Franklin Jorge, seus poemas (Antonio Carlos Villaça)



Os Poemas Diabólicos & Dois Temas de Satã estão sob a égide de Fernando Pessoa. Franklin Jorge é um poeta abissal. Ele é um irmão de Drummond e de Pessoa, daquela poesia metafísica que, partindo do desespero, chega a uma espécie de serena angústia, um claro enigma, uma difícil manhã. Manha, manhã, amanhã. Não é mesmo, Cassiano Ricardo?

Há uma infinita astúcia no poema de Franklin Jorge, rapaz denso, que sabe exprimir-se. Sua angústia a um tempo física e metafísica, total, ele a expressa com uma intensidade contida que a mim me comove.

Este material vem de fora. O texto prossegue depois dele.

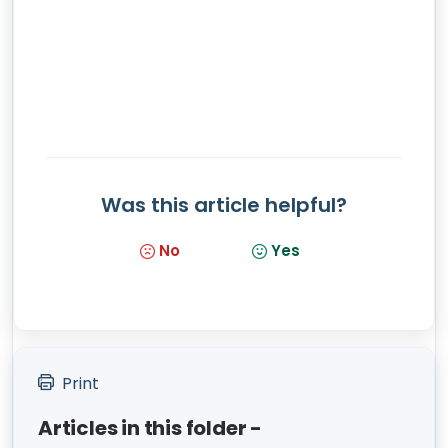
Was this article helpful?
No
Yes
Print
Articles in this folder -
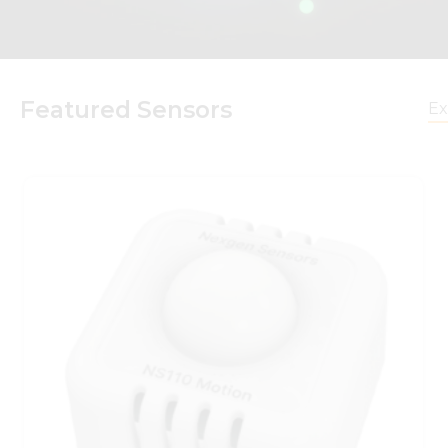
Featured Sensors
Ex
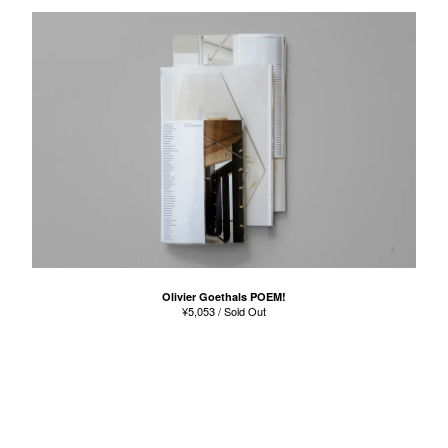
Olivier Goethals POEM!
¥
5,053
/ Sold Out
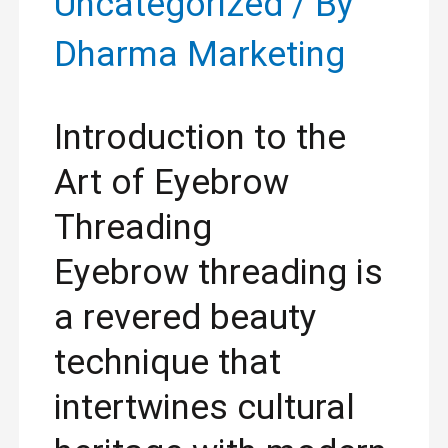
Uncategorized
/ By
Dharma Marketing
Introduction to the
Art of Eyebrow
Threading
Eyebrow threading is
a revered beauty
technique that
intertwines cultural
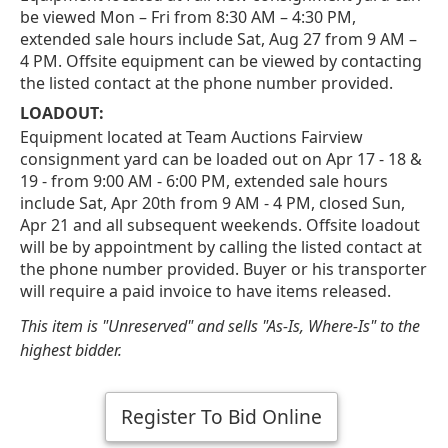
be viewed Mon – Fri from 8:30 AM – 4:30 PM,
extended sale hours include Sat, Aug 27 from 9 AM –
4 PM. Offsite equipment can be viewed by contacting
the listed contact at the phone number provided.
LOADOUT:
Equipment located at Team Auctions Fairview
consignment yard can be loaded out on Apr 17 - 18 &
19 - from 9:00 AM - 6:00 PM, extended sale hours
include Sat, Apr 20th from 9 AM - 4 PM, closed Sun,
Apr 21 and all subsequent weekends. Offsite loadout
will be by appointment by calling the listed contact at
the phone number provided. Buyer or his transporter
will require a paid invoice to have items released.
This item is "Unreserved" and sells "As-Is, Where-Is" to the
highest bidder.
Register To Bid Online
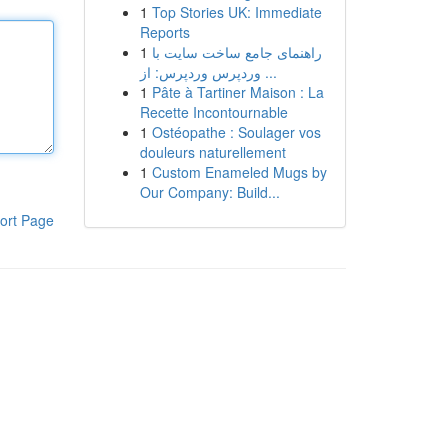
1
Top Stories UK: Immediate
Reports
1
راهنمای جامع ساخت سایت با
وردپرس وردپرس: از ...
1
Pâte à Tartiner Maison : La
Recette Incontournable
1
Ostéopathe : Soulager vos
douleurs naturellement
1
Custom Enameled Mugs by
Our Company: Build...
ort Page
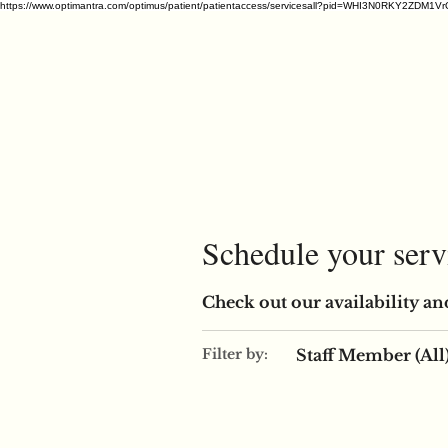
https://www.optimantra.com/optimus/patient/patientaccess/servicesall?pid=WHI3N0RKY
Schedule your serv
Check out our availability an
Staff Member (All
Filter by:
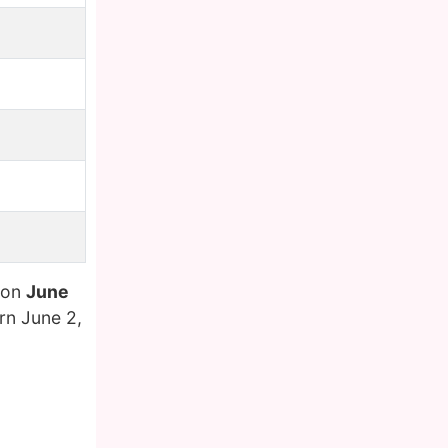
 on
June
n June 2,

Esta voz é frágil, sim, mas é também forte, estranhamente poderosa, porque sofrida, dilacerada, esquartejada entre o espírito e o mundo, entre o eu e o não-eu, entre sim e não, entre o ser e o nada sartriano, entre Deus e o demônio. Há um terrível tom de desafio. O poeta aceita a luta, o duelo, com anjos e anti-anjos, e entre o orgasmo e a pureza impossível se equilibra e se traduz, no logos e pelo simples logos.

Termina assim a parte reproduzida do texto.